Methods We collected 108 samples randomly from patients who were hospitalized in NICU hospitals of Hamadan and they needed to venous or urinary catheters. One specimen of each patient was taken and inoculated into carrier transported media and transferred to bacteriology laboratory to identification of strains. Antibiogram was performed by Kirby-Bauer method. Data was analyzed using SPSS 15 software.

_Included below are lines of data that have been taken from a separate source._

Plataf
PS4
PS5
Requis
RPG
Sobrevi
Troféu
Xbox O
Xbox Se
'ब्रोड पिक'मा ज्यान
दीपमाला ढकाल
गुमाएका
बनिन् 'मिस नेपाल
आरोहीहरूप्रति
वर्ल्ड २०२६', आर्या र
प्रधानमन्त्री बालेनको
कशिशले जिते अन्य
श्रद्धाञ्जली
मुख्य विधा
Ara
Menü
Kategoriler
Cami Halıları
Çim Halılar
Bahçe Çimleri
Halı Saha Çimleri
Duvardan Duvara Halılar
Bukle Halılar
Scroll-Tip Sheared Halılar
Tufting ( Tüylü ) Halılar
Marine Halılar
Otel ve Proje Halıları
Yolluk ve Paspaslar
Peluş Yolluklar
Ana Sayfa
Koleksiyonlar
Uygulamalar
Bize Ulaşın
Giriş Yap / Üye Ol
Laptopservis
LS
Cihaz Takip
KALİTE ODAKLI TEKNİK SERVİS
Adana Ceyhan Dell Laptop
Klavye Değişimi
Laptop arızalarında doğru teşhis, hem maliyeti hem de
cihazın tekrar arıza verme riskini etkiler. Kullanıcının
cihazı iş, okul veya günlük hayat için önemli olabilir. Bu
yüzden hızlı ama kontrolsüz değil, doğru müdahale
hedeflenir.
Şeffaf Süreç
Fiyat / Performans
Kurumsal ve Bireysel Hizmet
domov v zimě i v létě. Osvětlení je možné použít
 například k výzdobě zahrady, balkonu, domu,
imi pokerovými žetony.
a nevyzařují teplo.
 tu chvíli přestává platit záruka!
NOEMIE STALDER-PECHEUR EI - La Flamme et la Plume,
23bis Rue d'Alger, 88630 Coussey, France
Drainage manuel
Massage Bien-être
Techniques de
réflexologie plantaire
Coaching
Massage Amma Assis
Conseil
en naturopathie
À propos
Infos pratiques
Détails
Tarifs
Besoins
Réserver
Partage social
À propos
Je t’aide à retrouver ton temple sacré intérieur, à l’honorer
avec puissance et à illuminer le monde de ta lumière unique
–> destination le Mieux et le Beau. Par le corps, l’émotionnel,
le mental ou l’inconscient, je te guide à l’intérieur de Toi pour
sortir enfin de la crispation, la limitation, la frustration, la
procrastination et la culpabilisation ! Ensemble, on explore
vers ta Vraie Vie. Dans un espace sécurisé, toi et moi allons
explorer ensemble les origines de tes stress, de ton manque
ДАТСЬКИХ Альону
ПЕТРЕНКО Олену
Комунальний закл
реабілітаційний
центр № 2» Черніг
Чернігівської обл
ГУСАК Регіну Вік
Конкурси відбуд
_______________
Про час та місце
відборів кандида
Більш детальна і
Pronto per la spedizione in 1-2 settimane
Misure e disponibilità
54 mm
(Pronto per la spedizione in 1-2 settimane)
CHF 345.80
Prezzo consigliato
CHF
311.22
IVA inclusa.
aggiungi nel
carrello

Results Out of 108 tested samples, 32.7% of patients had urinary catheter and 67.3% had venous catheter. 28% of tested samples had positive culture. The positive cases were significantly found in those children who had been used catheter more than 48 hours (P = 0.00). From the positive cases, Staphylococcus epidemidis (40.4%), Acinetobacter baumannii (10.6%) and E. coli (8.5%) were the most common isolates. The most rate of resistance of Staphylococcus epidemidis was against to erythromycin and ampicillin. The most rate of sensitivty of E. coli was against to gentamicin and Psuedomonas aeruginosa to ciprofloxacin.

Conclusion Our results showed the high contamination in used catheters particularly in those patients who needed to catheter for long time. We also indicated the high drug resistance in strains isolated from catheters.